Collection: Jan Garbarek

Jan Garbarek grew up in Mysen, Norway, won an amateur jazz competition in 1962 at fifteen, and spent much of the following decade working with American composer George Russell, who was based in Scandinavia for an extended period during the 1960s and whose harmonic theories left a clear mark on how Garbarek approached structure and space. His ECM debut, "Afric Pepperbird" (1970), recorded with guitarist Terje Rypdal, bassist Arild Andersen, and drummer Jon Christensen, announced a tenor saxophone sound that had absorbed Ornette Coleman's freedom while arriving somewhere entirely its own: sharp-edged, glacial in tone, built around long notes and deliberate silences, and carrying a quality that critics and listeners immediately reached for landscape metaphors to describe.
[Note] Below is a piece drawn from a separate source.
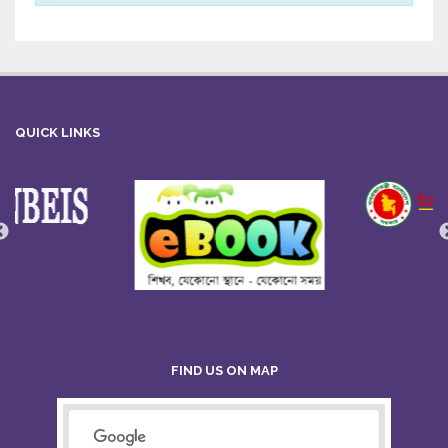
QUICK LINKS
FIND US ON MAP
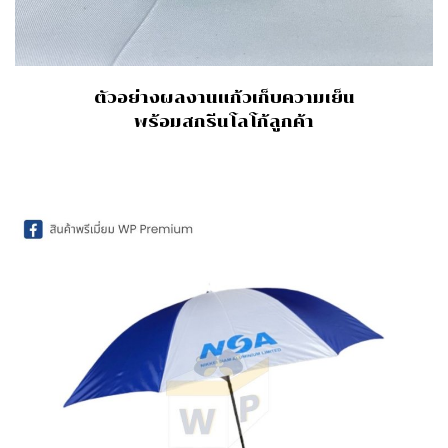
ตัวอย่างผลงานแก้วเก็บความเย็น
พร้อมสกรีนโลโก้ลูกค้า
No saxophonist has been more completely identified with a single label. His association with Keith Jarrett's European quartet from the mid-1970s, documented on "Belonging" (ECM, 1974) and "My Song" (ECM, 1977), brought him to a wider audience, but the quartet recordings he made as a leader during the same period, particularly "Witchi-Tai-To" (ECM, 1974) and "Dansere" (ECM, 1976) with the Bobo Stenson Quartet, are what collectors concentrate on. His 1980s work with Eberhard Weber on bass, and guitarists Bill Frisell and David Torn, shifted the sound toward world music and ambient territory; "Officium" (ECM, 1994), a meeting with the Hilliard Ensemble built around medieval and Renaissance polyphony, became ECM's best-selling album of all time. The early to mid-1970s ECM records are the ones most sought-after on original vinyl.